We will identify the costs and benefits of different behaviors, and then score them at the end.

There’s a few steps:

  1. Choose a behavior you want to examine, then identify an alternate behavior that might be more beneficial to you.

    behavior: overthinking

    alternate behavior: acceptance and letting go

  2. Write all the negative consequences of this behavior.

    • causes stress (5)

    • wastes time (3)

    • could bother others (4)

  3. Write all the benefits of this behavior.

    • affirms that I care deeply about some situation (3)

    • can make me feel more safe / prepared (3)

  4. Write the “costs” of the alternate behavior.

    • I might be too accepting and get hurt (2)

    • Not knowing what could happen (4)

  5. Write the benefits of the alternate behavior.

    • less stress (5)

    • less time spent ruminating (3)

    • build confidence against uncertainty (5)

  6. For every cost or benefit you wrote, think about the impact (good or bad) that each of these reasons has on your life. Score each reason with a number between 1 and 5 (5 being extremely impactful).

  7. Add up the scores. You will probably notice that the bad behavior hurts more than it helps, and that the alternative behavior could help more than it hurts.

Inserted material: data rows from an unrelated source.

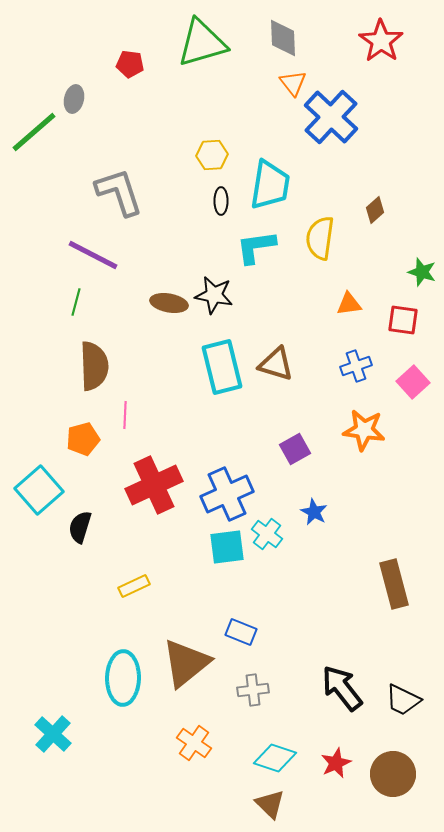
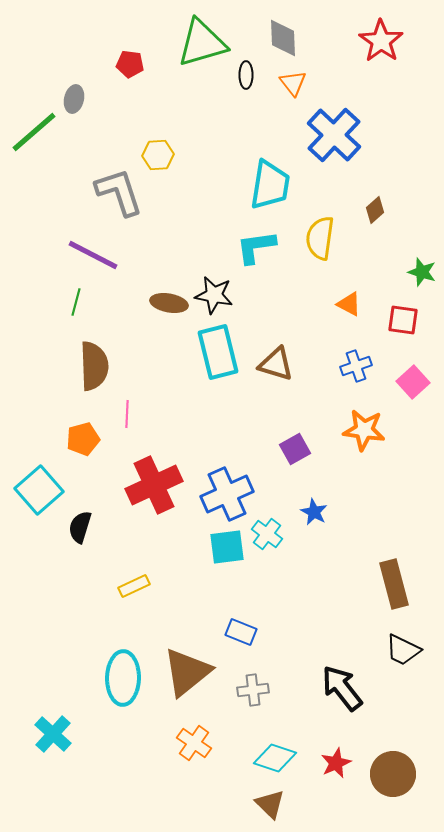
blue cross at (331, 117): moved 3 px right, 18 px down
yellow hexagon at (212, 155): moved 54 px left
black ellipse at (221, 201): moved 25 px right, 126 px up
orange triangle at (349, 304): rotated 36 degrees clockwise
cyan rectangle at (222, 367): moved 4 px left, 15 px up
pink line at (125, 415): moved 2 px right, 1 px up
brown triangle at (186, 663): moved 1 px right, 9 px down
black trapezoid at (403, 700): moved 50 px up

    cost of bad behavior: 12

    benefit of bad behavior: 6

    cost of alternate behavior: 6

    benefit of alternate behavior: 13

✍️ Try now

Identify a behavior that you’re conflicted about. Then grab a pen and paper or use a mental health app to complete this exercise.

Writing the answer is critical because it makes you more likely to reinforce the exercise (seriously, doing this exercise “in your head” is worthless).

📺 Video demonstration

🌆 Conclusion

Cost benefit analysis will help you decide which behaviors you need to change. And more importantly, it builds momentum for making those changes.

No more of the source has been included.